PH among ‘most restrictive’ countries to foreign investors

The Philippines was deemed one of the most “restrictive countries” in terms of foreign investments, with more barriers than any other large economy in the Association of Southeast Asian Nations (Asean), according to an American trade envoy.

US Embassy Manila Trade Officer Brian Breuhaus was quoted by the Philippine Exporters Confederation Inc. (Philexport) as saying that there was a need for the Philippines to ease restrictions on foreign investments in order to improve the country’s infrastructure and attract more investments, particularly from the United States.

This can be done by amending the restrictive economic provisions in the Philippine Constitution and the Foreign Investment Negative List (FINL). The Constitution provided, for instance, that only Philippine nationals are allowed to operate a public utility. This also applies to almost all public private partnership (PPP) projects.

“No American firms have been involved in a PPP and no foreign firms have taken the lead on a PPP even though they could provide a huge amount of expertise. This would take a constitutional change,” Breuhaus explained, underscoring the need for the country to improve infrastructure, including roads, airports, ports and the internet.
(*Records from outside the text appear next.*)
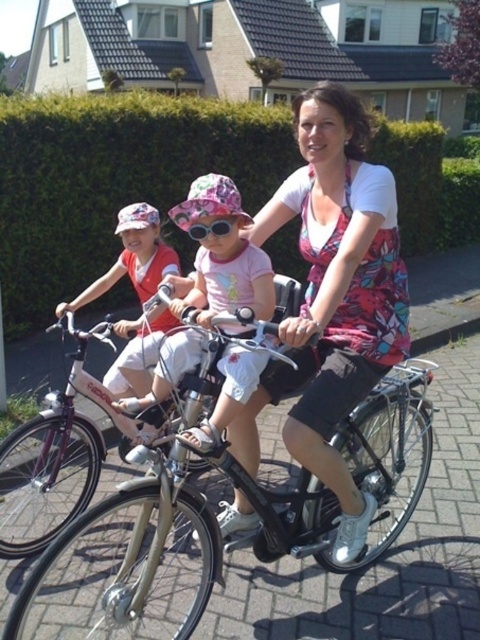 You are a photographer trying to capture a closeup of the floral fabric dress at center and the pink fabric hat at center. Since you want to focus on both, which one should you zoom in on first to ensure the taller object is in frame?

The floral fabric dress at center is much taller than the pink fabric hat at center, so you should zoom in on the floral fabric dress at center first to ensure it fits into the frame.

You are a photographer trying to capture the entire scene in one shot. Given that the green leafy hedge at upper center and the pink fabric hat at upper left are both in your frame, which object would require you to adjust your camera angle less to include fully?

The green leafy hedge at upper center has a smaller width compared to the pink fabric hat at upper left, so you would need to adjust your camera angle less to include the green leafy hedge at upper center fully.

You are a photographer taking a picture of the woman and child riding the black bicycle. You notice the floral fabric dress at center and the pink fabric hat at center. Which one is in front from your perspective?

The floral fabric dress at center is closer to the viewer than the pink fabric hat at center, so the floral fabric dress at center is in front. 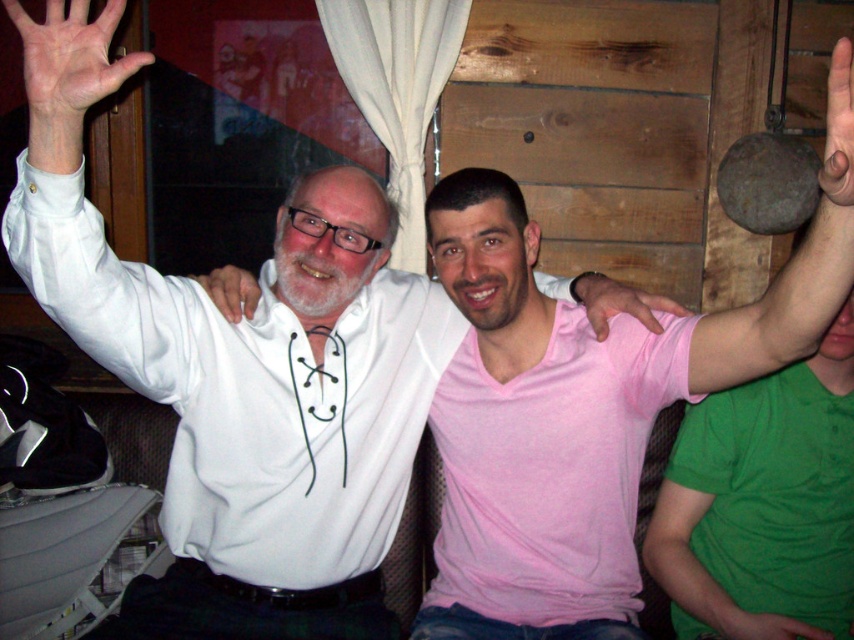 Does white matte hand at upper left have a larger size compared to green matte hand at lower right?

No, white matte hand at upper left is not bigger than green matte hand at lower right.

Does point (21, 90) lie behind point (732, 621)?

That is True.

Identify the location of white matte hand at upper left. (x=9, y=61).

Can you confirm if white matte hand at upper left is positioned to the left of white lace-up shirt at upper center?

Indeed, white matte hand at upper left is positioned on the left side of white lace-up shirt at upper center.

Which is behind, point (13, 92) or point (231, 275)?

The point (13, 92) is more distant.

Where is `white matte hand at upper left`? This screenshot has height=640, width=854. white matte hand at upper left is located at coordinates (9, 61).

Which is below, green cotton shirt at right or pink matte hand at center?

green cotton shirt at right is below.

Is green cotton shirt at right wider than pink matte hand at center?

Correct, the width of green cotton shirt at right exceeds that of pink matte hand at center.

The height and width of the screenshot is (640, 854). What do you see at coordinates (703, 572) in the screenshot?
I see `green cotton shirt at right` at bounding box center [703, 572].

In order to click on green cotton shirt at right in this screenshot , I will do `click(703, 572)`. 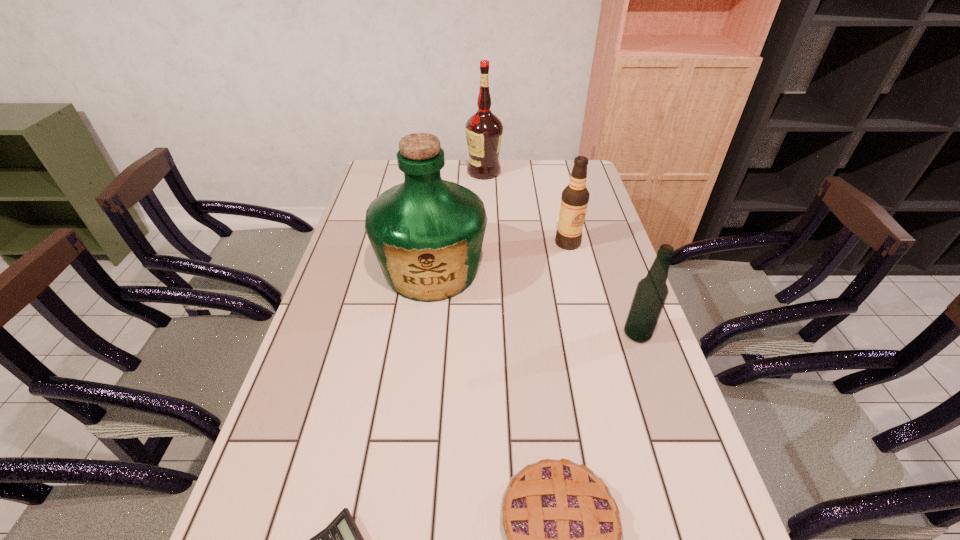 At what (x,y) coordinates should I click in order to perform the action: click on vacant point located on the label of the second farthest alcohol. Please return your answer as a coordinate pair (x, y). Looking at the image, I should click on (577, 279).

I want to click on blank space located on the back of the rightmost alcohol, so click(606, 242).

This screenshot has height=540, width=960. What are the coordinates of `object located in the far edge section of the desktop` in the screenshot? It's located at (484, 130).

Find the location of a particular element. This screenshot has height=540, width=960. object present at the left edge is located at coordinates (427, 233).

The image size is (960, 540). In order to click on free space at the far edge of the desktop in this screenshot , I will do `click(539, 181)`.

Find the location of a particular element. vacant region at the left edge of the desktop is located at coordinates (280, 456).

Locate an element on the screen. This screenshot has height=540, width=960. vacant space at the right edge is located at coordinates (595, 343).

I want to click on free space between the rightmost object and the second farthest alcohol, so click(603, 288).

Locate an element on the screen. Image resolution: width=960 pixels, height=540 pixels. vacant space that is in between the second nearest alcohol and the leftmost alcohol is located at coordinates (526, 207).

Find the location of a particular element. Image resolution: width=960 pixels, height=540 pixels. the closest object to the tallest alcohol is located at coordinates (427, 233). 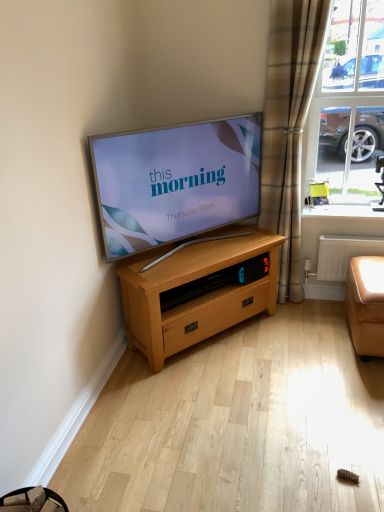 Question: Is white plastic radiator at lower right looking in the opposite direction of light oak wooden chest of drawers at center?

Choices:
 (A) no
 (B) yes

Answer: (A)

Question: From a real-world perspective, does white plastic radiator at lower right stand above light oak wooden chest of drawers at center?

Choices:
 (A) no
 (B) yes

Answer: (B)

Question: Does white plastic radiator at lower right have a lesser height compared to light oak wooden chest of drawers at center?

Choices:
 (A) no
 (B) yes

Answer: (B)

Question: Is light oak wooden chest of drawers at center completely or partially inside white plastic radiator at lower right?

Choices:
 (A) no
 (B) yes

Answer: (A)

Question: Can you confirm if white plastic radiator at lower right is thinner than light oak wooden chest of drawers at center?

Choices:
 (A) no
 (B) yes

Answer: (B)

Question: Considering the relative positions of tan leather armchair at right and clear glass window at upper right in the image provided, is tan leather armchair at right to the left or to the right of clear glass window at upper right?

Choices:
 (A) right
 (B) left

Answer: (B)

Question: Would you say tan leather armchair at right is inside or outside clear glass window at upper right?

Choices:
 (A) outside
 (B) inside

Answer: (A)

Question: From a real-world perspective, is tan leather armchair at right positioned above or below clear glass window at upper right?

Choices:
 (A) above
 (B) below

Answer: (B)

Question: Is tan leather armchair at right taller or shorter than clear glass window at upper right?

Choices:
 (A) short
 (B) tall

Answer: (A)

Question: Is tan leather armchair at right inside the boundaries of white plastic radiator at lower right, or outside?

Choices:
 (A) outside
 (B) inside

Answer: (A)

Question: Considering the positions of tan leather armchair at right and white plastic radiator at lower right in the image, is tan leather armchair at right bigger or smaller than white plastic radiator at lower right?

Choices:
 (A) big
 (B) small

Answer: (B)

Question: From the image's perspective, relative to white plastic radiator at lower right, is tan leather armchair at right above or below?

Choices:
 (A) above
 (B) below

Answer: (A)

Question: From a real-world perspective, is tan leather armchair at right positioned above or below white plastic radiator at lower right?

Choices:
 (A) above
 (B) below

Answer: (A)

Question: Considering the positions of white glossy window sill at upper right and tan leather armchair at right in the image, is white glossy window sill at upper right taller or shorter than tan leather armchair at right?

Choices:
 (A) short
 (B) tall

Answer: (A)

Question: Would you say white glossy window sill at upper right is inside or outside tan leather armchair at right?

Choices:
 (A) outside
 (B) inside

Answer: (A) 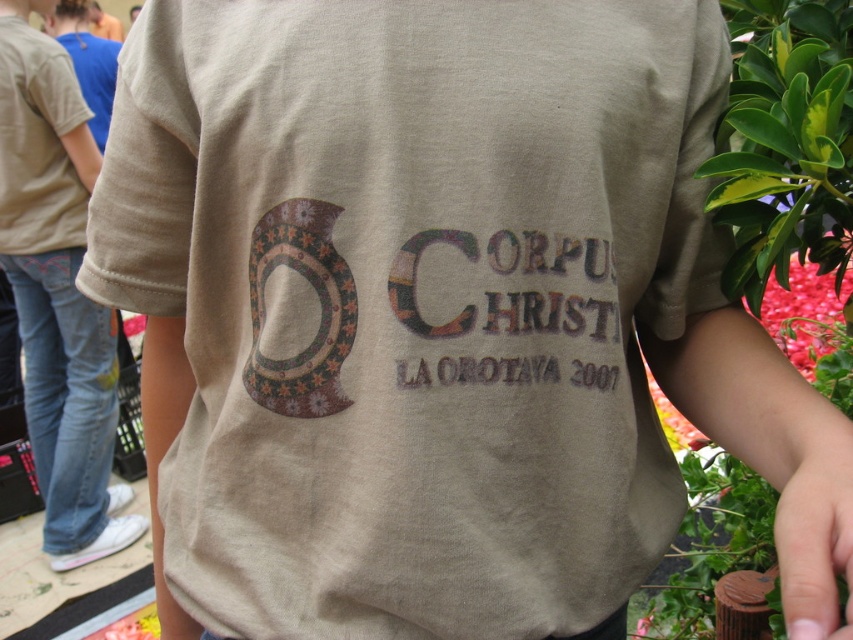 You are a fashion designer analyzing a shirt design. You notice a point at coordinates point (x=57, y=292). Based on the scene description, what object does this coordinate correspond to?

The point (x=57, y=292) corresponds to the light brown cotton shirt at center.

You are a fashion designer examining a shirt. You notice the light brown cotton shirt at center and the distressed brown text at center. Which of these two elements is positioned higher on the shirt?

The light brown cotton shirt at center is taller than the distressed brown text at center, so the shirt element is positioned higher. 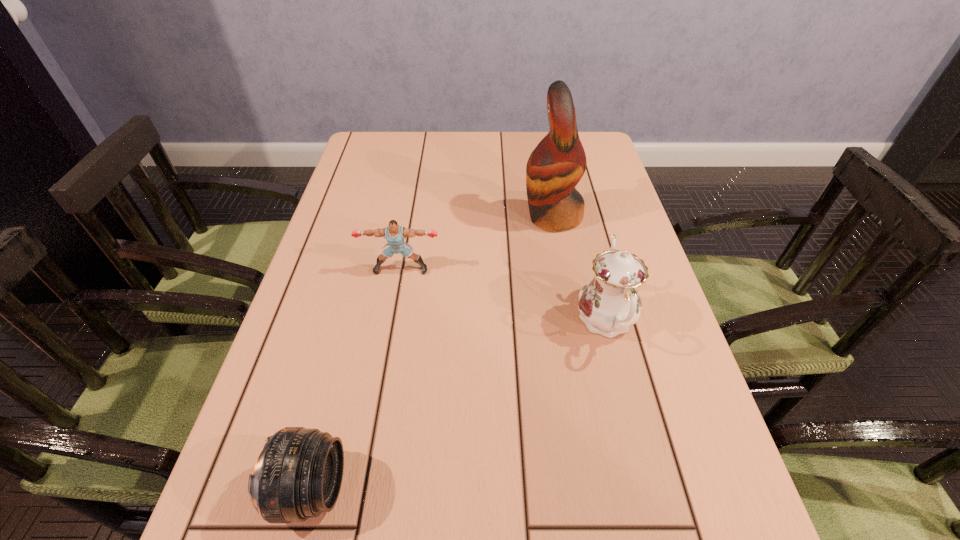 Find the location of a particular element. This screenshot has width=960, height=540. vacant area in the image that satisfies the following two spatial constraints: 1. on the face of the tallest object; 2. on the front-facing side of the puncher is located at coordinates (562, 269). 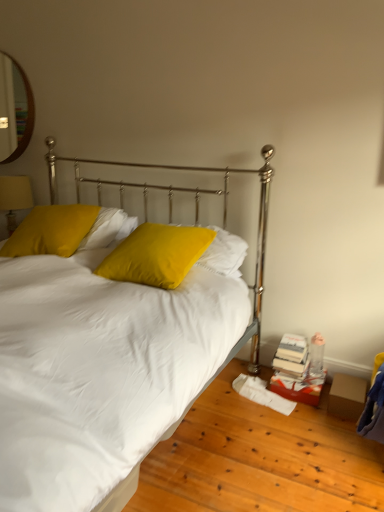 Question: Would you say matte yellow pillow at upper left, the second pillow in the right-to-left sequence, is inside or outside matte yellow fabric at left?

Choices:
 (A) inside
 (B) outside

Answer: (B)

Question: In terms of size, does matte yellow pillow at upper left, positioned as the 1th pillow in left-to-right order, appear bigger or smaller than matte yellow fabric at left?

Choices:
 (A) small
 (B) big

Answer: (B)

Question: Estimate the real-world distances between objects in this image. Which object is closer to the matte yellow fabric at left?

Choices:
 (A) wooden framed mirror at upper left
 (B) white satin bed at center
 (C) matte yellow pillow at upper left, the second pillow in the right-to-left sequence
 (D) matte yellow pillow at center, which is the 2th pillow in left-to-right order

Answer: (B)

Question: Which of these objects is positioned closest to the matte yellow pillow at upper left, positioned as the 1th pillow in left-to-right order?

Choices:
 (A) wooden framed mirror at upper left
 (B) matte yellow fabric at left
 (C) matte yellow pillow at center, which is the 2th pillow in left-to-right order
 (D) white satin bed at center

Answer: (C) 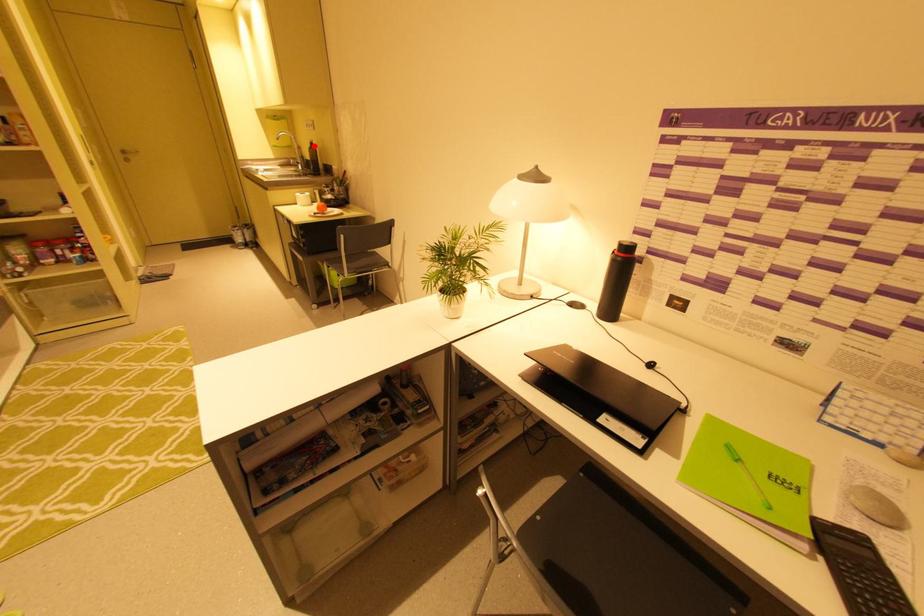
Breuhaus also urged the Philippines to start a Single Window in Customs to make it easier for goods to be shipped here and to approve the Trade Facilitation Agreement (TFA) in the World Trade Organization. This accord will not only significantly reduce the costs of trading globally, but also boost merchandise exports by up to $1 trillion yearly.

Developing countries like the Philippines are expected to benefit significantly from the TFA, capturing more than half of the available gains. For lower middle income countries including the Philippines, the full implementation of the TFA measure is estimated to have the greatest impact in terms of streamlining border procedures. Harmonizing and simplifying trade documents and automating trade and customs procedures would reduce costs by 3.5 percent and 2.9 percent, respectively.

The US was reportedly one of the biggest foreign investors in the Philippines, with the current stock of foreign direct investment flows in the country currently at more than $4.7 billion.

The Philippines is the 30th biggest source of American merchandise imports and ranked as the 32nd largest export destination for US products.